This notebook covers testing of the Unstructured library for parsing documents as part of the MicroRAG experiment. The goal of Microrag is to test the ability of retrieval augmented generation (RAG) to produce specialized engineering reports. Since I have a couple degrees in geotechnical engineering, I thought it would be nice to try and produce something useful for my faculty, so let's start there.

We are going to use a Raw - Refined - Produced data extraction pattern

In [None]:
from pathlib import Path
from unstructured.partition.auto import partition

raw_geotech_reports_path = Path('/home/smckean/Raw/geotechical_reports')
report = next(raw_geotech_reports_path.glob('*.pdf'))

print(report.name)
elements = partition(filename=report)
print("\n\n".join([str(el) for el in elements]))

In [18]:
elements[518].text

'PROJECT NO.: RD2894 BH LOCATION:'

In [21]:
from unstructured.partition.pdf import partition_pdf_or_image

scanned_doc = raw_geotech_reports_path / '061105_ISSC002GeotechnicalInvestigationSpec_PetroCanada.pdf'
elements = partition_pdf_or_image(scanned_doc, languages=['eng'])

In [25]:
from transformers import AutoTokenizer, AutoModelForTokenClassification
from transformers import pipeline

from unstructured.documents.elements import NarrativeText
from unstructured.staging.huggingface import stage_for_transformers

model_name = "hf-internal-testing/tiny-bert-for-token-classification"
tokenizer = AutoTokenizer.from_pretrained(model_name)
model = AutoModelForTokenClassification.from_pretrained(model_name)

nlp = pipeline("ner", model=model, tokenizer=tokenizer)
tf_staged = stage_for_transformers(elements, tokenizer)



In [42]:
from unstructured.chunking.basic import chunk_elements
chunk_elements(elements)[8].text

'The report shall include all field data, laboratory test results, and the resulting interpretations and recommendations.
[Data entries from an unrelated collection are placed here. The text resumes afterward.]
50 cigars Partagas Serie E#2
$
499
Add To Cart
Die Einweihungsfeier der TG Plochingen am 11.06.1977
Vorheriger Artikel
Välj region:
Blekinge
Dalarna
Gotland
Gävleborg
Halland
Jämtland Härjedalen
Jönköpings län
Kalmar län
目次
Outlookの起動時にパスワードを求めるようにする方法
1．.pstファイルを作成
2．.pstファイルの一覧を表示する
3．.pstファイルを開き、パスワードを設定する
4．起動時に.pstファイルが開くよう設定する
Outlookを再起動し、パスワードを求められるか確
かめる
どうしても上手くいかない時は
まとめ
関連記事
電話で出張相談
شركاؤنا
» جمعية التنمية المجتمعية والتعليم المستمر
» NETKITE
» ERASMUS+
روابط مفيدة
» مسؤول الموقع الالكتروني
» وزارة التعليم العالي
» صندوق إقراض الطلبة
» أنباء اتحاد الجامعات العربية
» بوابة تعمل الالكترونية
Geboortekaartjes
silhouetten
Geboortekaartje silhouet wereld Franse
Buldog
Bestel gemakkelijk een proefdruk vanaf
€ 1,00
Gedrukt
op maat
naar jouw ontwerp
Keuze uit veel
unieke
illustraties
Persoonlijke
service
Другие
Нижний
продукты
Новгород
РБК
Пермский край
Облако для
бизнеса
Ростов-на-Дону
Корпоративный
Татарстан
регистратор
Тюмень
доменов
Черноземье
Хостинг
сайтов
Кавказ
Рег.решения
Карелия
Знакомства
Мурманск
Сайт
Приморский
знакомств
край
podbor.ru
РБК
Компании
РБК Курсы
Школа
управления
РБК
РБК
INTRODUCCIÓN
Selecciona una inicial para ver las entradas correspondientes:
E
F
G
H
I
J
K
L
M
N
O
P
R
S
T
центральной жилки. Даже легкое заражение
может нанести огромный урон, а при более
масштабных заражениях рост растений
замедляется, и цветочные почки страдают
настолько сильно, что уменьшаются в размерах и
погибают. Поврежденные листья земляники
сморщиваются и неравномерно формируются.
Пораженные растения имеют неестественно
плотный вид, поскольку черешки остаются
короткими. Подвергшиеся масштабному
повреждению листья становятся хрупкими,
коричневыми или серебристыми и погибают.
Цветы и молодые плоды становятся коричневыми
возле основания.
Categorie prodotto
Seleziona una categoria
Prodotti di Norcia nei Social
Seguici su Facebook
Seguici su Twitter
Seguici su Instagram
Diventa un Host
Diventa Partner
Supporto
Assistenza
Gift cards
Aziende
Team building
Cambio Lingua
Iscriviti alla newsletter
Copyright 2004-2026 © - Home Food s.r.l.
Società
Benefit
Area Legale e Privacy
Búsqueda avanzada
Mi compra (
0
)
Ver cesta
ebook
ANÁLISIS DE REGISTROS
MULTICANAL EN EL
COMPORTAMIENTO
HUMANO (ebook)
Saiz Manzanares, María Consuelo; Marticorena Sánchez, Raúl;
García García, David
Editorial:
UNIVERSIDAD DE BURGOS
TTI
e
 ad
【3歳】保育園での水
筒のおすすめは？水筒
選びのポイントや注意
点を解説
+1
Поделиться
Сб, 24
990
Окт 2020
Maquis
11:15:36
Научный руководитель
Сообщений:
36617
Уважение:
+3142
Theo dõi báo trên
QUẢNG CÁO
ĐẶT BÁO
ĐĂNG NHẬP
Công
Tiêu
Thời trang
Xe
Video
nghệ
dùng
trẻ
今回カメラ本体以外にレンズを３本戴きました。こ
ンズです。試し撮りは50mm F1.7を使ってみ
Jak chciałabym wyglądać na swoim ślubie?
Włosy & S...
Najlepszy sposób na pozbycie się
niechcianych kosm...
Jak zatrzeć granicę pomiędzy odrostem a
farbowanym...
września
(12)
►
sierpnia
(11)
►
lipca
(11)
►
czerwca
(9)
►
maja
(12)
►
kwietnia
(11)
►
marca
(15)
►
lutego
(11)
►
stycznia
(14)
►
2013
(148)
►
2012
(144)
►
All testing, interpretation of results and recommendations shall be completed under the direct supervision of a practicing Professional Engineer registered in the Province of Alberta. 3.0 LOCATION (GENERAL) See SPS-C-002 for specific project details. 4.0 DRILLING AND SAMPLING'

In [None]:
# Use this to store the document as a json file in refined (to reproduce the process)
from unstructured.staging.base import convert_to_dict
convert_to_dict(elements)

In [53]:
from unstructured.embed.huggingface import HuggingFaceEmbeddingEncoder, HuggingFaceEmbeddingConfig
config = HuggingFaceEmbeddingConfig(model_name="bert-base-uncased")
embedder = HuggingFaceEmbeddingEncoder(config)
embedded = embedder.embed_documents(elements)

No sentence-transformers model found with name bert-base-uncased. Creating a new one with MEAN pooling.


In [54]:
len(embedded[0].embeddings)

768